Opieka nad dziećmi cz. 2 Ezarel

1K 52 3
                                    

Kiedy usłyszałam płacz Gizmunda, nawet się nie podnosiłam.
— Ez! Teraz twoja kolej na zmienianie pieluszki! — zawołałam i nakryłam głowę poduszką.
— Wcale, że nie! Przewijałem go wczoraj. Więc teraz ty!
— A ja dziś zrobiłam to przez cały dzień, więc zachowuj się, jak na faceta przystało i zmień mu tę pieluszkę! — warknęłam i rzuciłam go poduszką.
— No już dobrze, po co te nerwy — powiedział, a ja westchnęłam męczeńsko. Chwilę potem Ezarel przyniósł mi naszego syna i powiedział.
— Pieluszka była czysta.
— Więc pewnie jest głodny. Zazwyczaj je o tej godzinie. Na stole jest butelka z mlekiem. Podgrzej je, proszę i przynieś mi. Ale sprawdź, czy nie jest za gorące — powiedziałam, biorąc od niego Gizmunda.
Spojrzał na mnie zmrużonymi oczami.
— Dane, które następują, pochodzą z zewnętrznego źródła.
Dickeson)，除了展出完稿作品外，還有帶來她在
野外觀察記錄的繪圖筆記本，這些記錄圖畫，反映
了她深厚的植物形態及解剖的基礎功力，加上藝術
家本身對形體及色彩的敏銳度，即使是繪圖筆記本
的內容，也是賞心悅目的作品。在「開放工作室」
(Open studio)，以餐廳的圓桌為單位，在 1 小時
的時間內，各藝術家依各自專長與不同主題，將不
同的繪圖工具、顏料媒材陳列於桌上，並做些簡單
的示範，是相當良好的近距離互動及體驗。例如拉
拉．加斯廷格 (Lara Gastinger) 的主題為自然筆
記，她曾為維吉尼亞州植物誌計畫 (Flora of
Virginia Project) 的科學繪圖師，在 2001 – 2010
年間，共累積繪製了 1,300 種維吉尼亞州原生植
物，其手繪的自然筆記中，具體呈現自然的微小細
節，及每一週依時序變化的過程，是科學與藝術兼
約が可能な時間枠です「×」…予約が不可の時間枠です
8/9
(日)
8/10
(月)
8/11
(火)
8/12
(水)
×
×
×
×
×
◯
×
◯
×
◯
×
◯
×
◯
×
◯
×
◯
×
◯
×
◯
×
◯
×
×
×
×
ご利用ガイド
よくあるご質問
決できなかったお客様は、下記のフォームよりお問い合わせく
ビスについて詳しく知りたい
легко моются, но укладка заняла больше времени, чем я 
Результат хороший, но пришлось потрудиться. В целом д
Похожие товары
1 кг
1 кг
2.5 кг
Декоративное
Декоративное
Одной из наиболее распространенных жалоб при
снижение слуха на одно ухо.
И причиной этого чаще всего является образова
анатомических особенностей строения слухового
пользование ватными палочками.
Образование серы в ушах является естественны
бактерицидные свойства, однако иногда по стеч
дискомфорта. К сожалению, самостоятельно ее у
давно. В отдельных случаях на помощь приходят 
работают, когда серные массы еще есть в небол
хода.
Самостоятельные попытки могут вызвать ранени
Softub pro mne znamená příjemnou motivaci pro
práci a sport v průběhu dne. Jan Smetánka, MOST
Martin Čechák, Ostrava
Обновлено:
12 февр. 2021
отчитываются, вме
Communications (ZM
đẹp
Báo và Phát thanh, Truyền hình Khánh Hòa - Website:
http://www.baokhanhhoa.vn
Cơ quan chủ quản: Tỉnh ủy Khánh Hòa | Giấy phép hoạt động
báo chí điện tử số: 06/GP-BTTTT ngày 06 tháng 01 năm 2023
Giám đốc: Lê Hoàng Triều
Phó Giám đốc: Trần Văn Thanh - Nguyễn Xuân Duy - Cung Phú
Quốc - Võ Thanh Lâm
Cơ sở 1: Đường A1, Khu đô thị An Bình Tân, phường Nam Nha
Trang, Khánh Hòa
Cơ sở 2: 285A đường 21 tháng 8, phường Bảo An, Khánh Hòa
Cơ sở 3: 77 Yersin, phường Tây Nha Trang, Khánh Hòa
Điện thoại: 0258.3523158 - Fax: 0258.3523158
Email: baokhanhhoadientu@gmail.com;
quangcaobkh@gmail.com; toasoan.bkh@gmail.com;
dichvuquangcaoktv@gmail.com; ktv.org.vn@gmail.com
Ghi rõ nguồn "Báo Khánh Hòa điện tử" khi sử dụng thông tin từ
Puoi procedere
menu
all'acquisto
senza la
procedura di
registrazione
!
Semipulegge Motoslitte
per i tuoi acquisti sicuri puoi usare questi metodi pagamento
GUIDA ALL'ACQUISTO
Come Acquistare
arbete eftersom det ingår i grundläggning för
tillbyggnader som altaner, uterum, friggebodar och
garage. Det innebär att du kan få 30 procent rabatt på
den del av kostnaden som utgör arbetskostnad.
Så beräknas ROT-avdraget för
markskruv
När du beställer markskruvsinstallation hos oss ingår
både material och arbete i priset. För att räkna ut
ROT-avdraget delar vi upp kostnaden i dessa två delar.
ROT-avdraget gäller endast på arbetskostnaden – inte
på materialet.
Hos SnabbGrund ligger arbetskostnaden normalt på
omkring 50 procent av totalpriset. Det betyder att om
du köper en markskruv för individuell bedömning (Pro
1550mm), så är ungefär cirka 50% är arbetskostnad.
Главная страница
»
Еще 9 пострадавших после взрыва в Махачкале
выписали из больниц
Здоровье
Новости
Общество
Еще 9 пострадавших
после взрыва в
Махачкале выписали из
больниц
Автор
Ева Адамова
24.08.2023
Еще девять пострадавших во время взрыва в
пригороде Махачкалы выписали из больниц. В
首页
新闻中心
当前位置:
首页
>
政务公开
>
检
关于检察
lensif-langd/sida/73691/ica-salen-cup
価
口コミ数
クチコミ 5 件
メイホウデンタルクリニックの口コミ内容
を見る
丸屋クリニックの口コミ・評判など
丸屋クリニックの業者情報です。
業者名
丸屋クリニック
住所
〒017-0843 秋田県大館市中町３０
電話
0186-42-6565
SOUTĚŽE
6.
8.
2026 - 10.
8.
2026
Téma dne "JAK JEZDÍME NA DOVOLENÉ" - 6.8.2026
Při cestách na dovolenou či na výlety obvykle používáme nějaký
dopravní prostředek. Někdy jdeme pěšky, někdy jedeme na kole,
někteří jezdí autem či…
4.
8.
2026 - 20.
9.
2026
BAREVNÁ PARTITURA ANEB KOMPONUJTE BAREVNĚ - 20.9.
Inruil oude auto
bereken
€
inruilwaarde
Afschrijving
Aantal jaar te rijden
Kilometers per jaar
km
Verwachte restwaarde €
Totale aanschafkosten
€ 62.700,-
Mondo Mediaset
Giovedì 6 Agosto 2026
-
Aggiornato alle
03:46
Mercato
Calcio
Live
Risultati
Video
Wciągnęłam głośno powietrze i powoli wypuszczałam, licząc od 10, żeby się uspokoić.
— Ezarel, przynieś mi, proszę podgrzane mleko.
— Dlaczego to ja mam wszystko robić?
— Bo to ja przez 9 miesięcy nosiłam nasze dziecko i potem musiałam jej jeszcze urodzić, więc z łaski swojej, bądź dobrym tatusiem i partnerem i podgrzej to cholerne mleko! - krzyknęłam szeptem, żeby nie przestraszyć Gizmunda. Ezarel stał przede mną z założonymi rękami. To był pojedynek na spojrzenia.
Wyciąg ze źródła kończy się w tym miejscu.